Fig. 109.—Bronze Spoon-like object (one of a pair) found at Weston, near Bath (actual size).

The same character is exhibited by the ornamentation of a series of spoon-like objects[[65]] found in England and Ireland, of which Fig. [109] is a characteristic example. Four of these are in the National Museum, and though no specimens have yet been met with in Scotland, I notice them here, because their decoration is so nearly related to that of the Scottish school. In the case of the pair of these peculiar objects found in excavating for a quarry at Weston, near Bath, the backs of the circular projections or handles (Fig. 110) are ornamented with patterns of this character in relief. The front of the disc is ornamented with a series of circular concentric mouldings, and the bowl of the spoon is quartered by incised lines. It is a peculiarity of these objects, that though found in pairs, the two members of the pair, though similar, are not identical. In some cases it is apparent that they have even been cast in different moulds. Usually one of the pair has its bowl quartered by incised lines, while the other has a small hole pierced near the edge of the bowl. Another pair, also in the Museum, were found in 1861 in a railway cutting in Llanfair parish, Denbighshire. They are slightly smaller in size, and differ in the ornamentation of the front of their discs. One of them (Fig. [111, No. 2]) is here shown along with the second of the Weston specimens.

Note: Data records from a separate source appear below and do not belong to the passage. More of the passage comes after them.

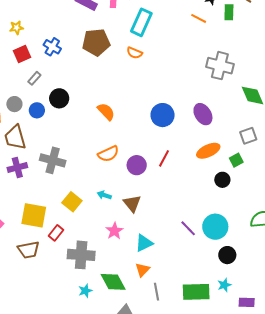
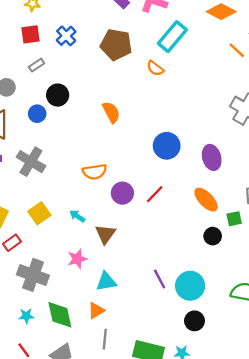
blue circle: (37, 110) -> (37, 114), moved
orange semicircle: (106, 112) -> (111, 112), moved
orange ellipse: (208, 151) -> (206, 200), turned 55

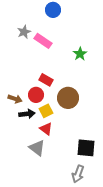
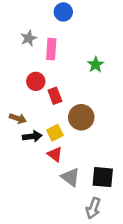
pink rectangle: (43, 41) -> (51, 49), turned 60
red rectangle: (46, 80) -> (55, 96), turned 40
red circle: (36, 95) -> (36, 81), moved
gray triangle: (37, 148) -> (70, 177), moved

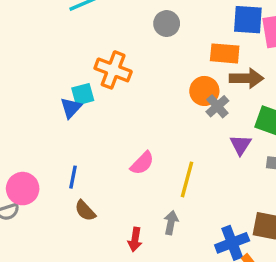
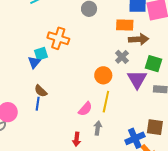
orange circle: (204, 91) -> (103, 75), moved
purple triangle: (241, 145) -> (137, 79), size x1.5
pink semicircle: (142, 163) -> (85, 109), moved
brown semicircle: (85, 211) -> (41, 91), moved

Fig. 110.—Backs of the Handles of the pair of Spoon-like objects found at Weston, near Bath (actual size).

The same characteristic style of art is seen in the decoration of a massive collar of cast bronze (Fig. [112]), which was found in digging a well at Stitchell, in Roxburghshire, in 1747, and is now in the National Museum. Like the armlets found in the Plymouth graves, this collar is jointed, opening on a hinge in the centre, and fastening in front by a pin and socket. It is a very massive and heavy ornament, the width of the opening being 6 inches by 5, and the breadth of the flattened ring varying from 1¾ inch to ¼ inch. The character of the ornament is simple, but highly peculiar, and bearing a strong family likeness to the double escaping and divergent spirals of the later Celtic art. All the patterns are in relief and cast in the solid, except those on the two panels on either side of the central opening, which are in repoussé on a thin plate of bronze fastened to the collar by pins at the four corners.

Fig. 111.—Bronze Spoon-like objects found at Weston and Llanfair.

Fig. 112.—Jointed Collar of Bronze found at Stitchell, Roxburghshire.